Tom looked around again. His wife was still sorting the fabric. She was holding two pieces in her hands, facing Beckie. She lifted them each in turn. Beckie said something and pointed at the red one in Marge’s left hand, and Marge placed it on the table behind her and the other in a bag on the floor. Tom reached for his cup on the side table, found that it was empty.


Marge turned towards him. “What, honey?”

“Get me a Pepsi.”

“Yes, dear, one moment. Let me finish up what I was doing.”

Tom looked back at Michael, whose head was still down, absorbed in his phone. Tom’s gaze returned to the spot on the wall.

A few minutes later, his line of sight was broken by Marge passing by on her way into the kitchen. He craned his neck to watch her but quickly lost sight. She returned shortly with his cup full of Pepsi, a long bending straw sticking out the top.

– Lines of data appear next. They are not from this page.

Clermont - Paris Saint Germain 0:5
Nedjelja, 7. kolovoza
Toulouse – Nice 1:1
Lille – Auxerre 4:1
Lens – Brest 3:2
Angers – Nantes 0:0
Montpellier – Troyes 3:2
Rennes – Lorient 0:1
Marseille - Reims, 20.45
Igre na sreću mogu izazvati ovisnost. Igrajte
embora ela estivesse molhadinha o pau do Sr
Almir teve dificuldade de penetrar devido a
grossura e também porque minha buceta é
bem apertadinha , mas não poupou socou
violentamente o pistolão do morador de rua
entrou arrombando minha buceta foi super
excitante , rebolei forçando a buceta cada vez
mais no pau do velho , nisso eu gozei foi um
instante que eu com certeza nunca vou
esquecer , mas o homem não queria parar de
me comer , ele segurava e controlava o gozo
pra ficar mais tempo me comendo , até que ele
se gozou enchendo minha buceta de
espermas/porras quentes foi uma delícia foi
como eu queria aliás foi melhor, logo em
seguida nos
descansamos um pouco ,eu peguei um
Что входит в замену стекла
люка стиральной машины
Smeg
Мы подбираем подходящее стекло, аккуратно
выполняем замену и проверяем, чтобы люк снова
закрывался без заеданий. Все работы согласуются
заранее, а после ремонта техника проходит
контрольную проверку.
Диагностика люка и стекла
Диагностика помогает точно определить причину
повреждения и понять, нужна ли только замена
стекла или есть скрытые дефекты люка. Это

He grasped it with his right hand and balanced it on his chest to adjust his grip, then took a sip. It was diet again. He knew it was diet, but he knew better than to say anything. Marge believed he thought it was regular. His doctor had probably told her to do so, for the sake of his health. He took a few more sips. He missed regular Pepsi. He set the cup down next to the TV remote on the small table. He wanted to watch a movie.

“Michael, can you put on the Clint Eastwood movie?”

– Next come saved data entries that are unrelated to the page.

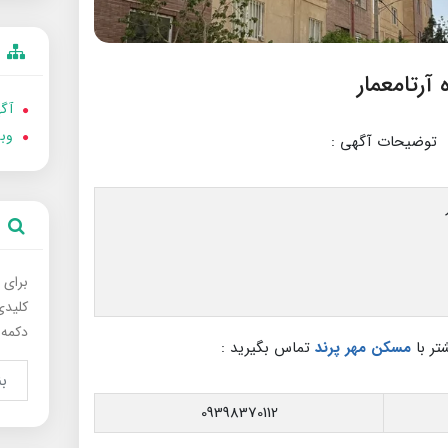
آگه
وب
توضیحات آگهی :
برای 
کلیدی
دکمه 
تر با
مسکن مهر پرند
تماس بگیرید :
09398370112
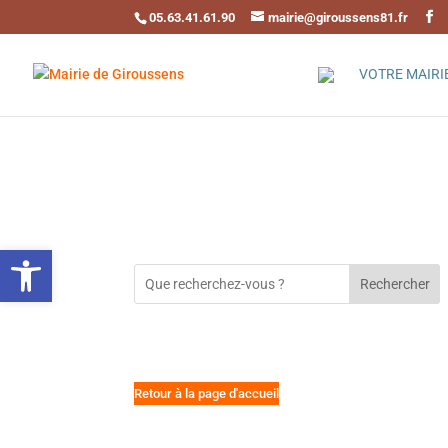
05.63.41.61.90
mairie@giroussens81.fr
VOTRE MAIRI
Ouvrir la barre d’outils
Rechercher
Retour à la page d'accueil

Michael looked up, glanced over at Marge.

“We just got a new DVD the other day. It’s over by the TV,” she said.

“All right, I can do that. Just give me a second.” He looked back down at his phone and started tapping again. Then he climbed to his feet and walked to the TV, started messing with it.

Marge was pulling more fabric out of a box. Beckie was talking to her, gesturing with her hands. It wasn’t worth the effort to listen.

Michael was going through a menu on the TV. He started the movie and sat back down, returned to his phone. Marge and Beckie paid no attention to the movie, continued talking and sorting. He couldn’t hear the movie.

“Michael, turn up the volume. I can’t hear anything,” he said. Michael did so. “A little higher.”

Now Tom could hear it, though Marge and Beckie spoke louder to compensate. He watched the beginning of the movie and recognized some parts, others seemed new, and his eyes drifted open and closed. Clint Eastwood was riding through the desert. The sky behind him was a beautiful shade of blue, the buttes and rolling hills of the background were rocky and orange and magnificent. He had been out west before, seen those sights himself. He had been there with Marge when they were younger, driving through on their way across the country. They had driven for hours without seeing anyone else, nothing but empty terrain and marvelous colors, and they had admired the rock formations and small craggled plants. The sunset was wondrous. He and Marge stopped and climbed onto the hood of their car as it happened, and they watched the few strips of cloud turn purple in the failing light. Darkness overcame them and the desert, and they were there, sitting together and holding hands, until long after the stars of the Milky Way were painted across the dark canvas above them.